**YOUR GOAL**
Exactly the lines from the one containing "valores sujeitos a alteração." through the end of the data below are to be reproduced, and nothing besides them.

______________________________

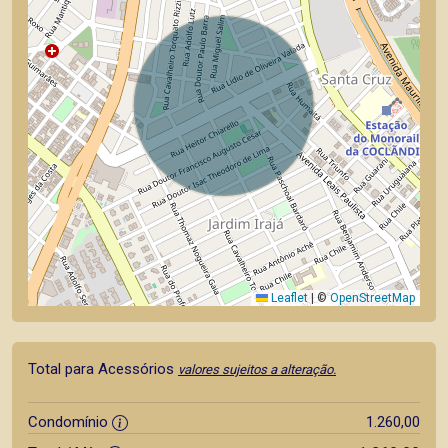
Leaflet
|
©
OpenStreetMap
Total para Acessórios
valores sujeitos a alteração.
Condomínio
1.260,00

______________________________

**WRITTEN SOLUTION**
valores sujeitos a alteração.
Condomínio
1.260,00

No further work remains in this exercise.